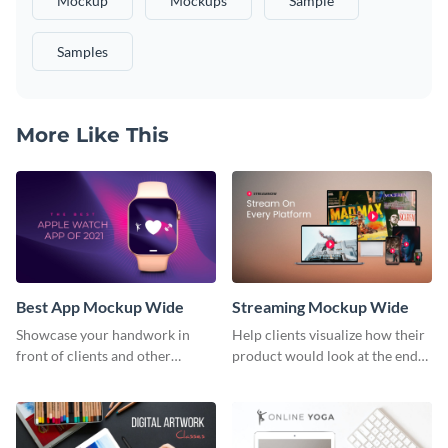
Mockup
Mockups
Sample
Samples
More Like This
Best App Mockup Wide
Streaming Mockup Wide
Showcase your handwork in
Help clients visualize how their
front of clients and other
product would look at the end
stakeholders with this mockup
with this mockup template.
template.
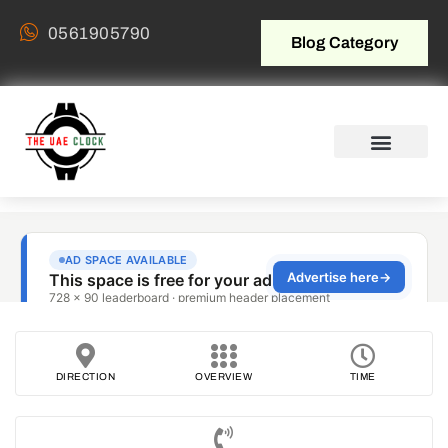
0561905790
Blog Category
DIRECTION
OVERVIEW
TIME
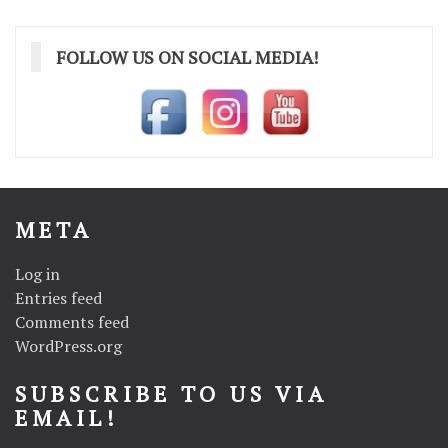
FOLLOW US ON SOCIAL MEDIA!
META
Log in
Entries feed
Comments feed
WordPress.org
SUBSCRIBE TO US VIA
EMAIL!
● ● ● ● ● ● ●
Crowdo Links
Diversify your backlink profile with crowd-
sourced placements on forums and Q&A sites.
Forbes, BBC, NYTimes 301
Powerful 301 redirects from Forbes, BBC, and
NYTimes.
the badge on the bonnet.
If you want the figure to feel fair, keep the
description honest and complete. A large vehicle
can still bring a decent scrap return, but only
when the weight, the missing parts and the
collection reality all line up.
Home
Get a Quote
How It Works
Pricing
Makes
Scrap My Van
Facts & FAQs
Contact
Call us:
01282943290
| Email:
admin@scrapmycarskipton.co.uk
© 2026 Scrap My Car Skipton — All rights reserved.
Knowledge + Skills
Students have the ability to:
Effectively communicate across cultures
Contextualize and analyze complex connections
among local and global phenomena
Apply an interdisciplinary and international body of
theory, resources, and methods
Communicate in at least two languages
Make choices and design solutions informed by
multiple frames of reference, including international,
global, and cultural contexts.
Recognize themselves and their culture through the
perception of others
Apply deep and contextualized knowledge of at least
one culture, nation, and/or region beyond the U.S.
● ● ● ● ● ● ●
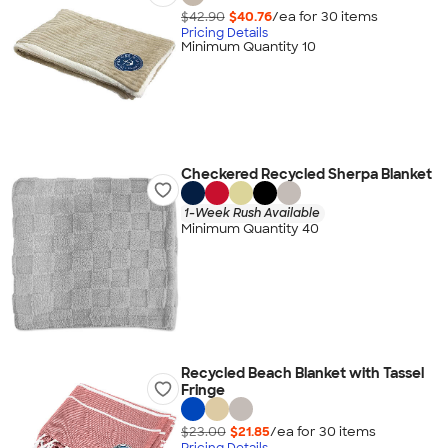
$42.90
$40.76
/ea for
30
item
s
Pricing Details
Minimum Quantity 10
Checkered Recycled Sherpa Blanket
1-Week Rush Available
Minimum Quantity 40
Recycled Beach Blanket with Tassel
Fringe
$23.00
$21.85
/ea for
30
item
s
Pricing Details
● ● ● ● ● ● ●
- Your task:
Show, from the listing above, each line that contains the word "Apply".

- Response box:
Apply an interdisciplinary and international body of
Apply deep and contextualized knowledge of at least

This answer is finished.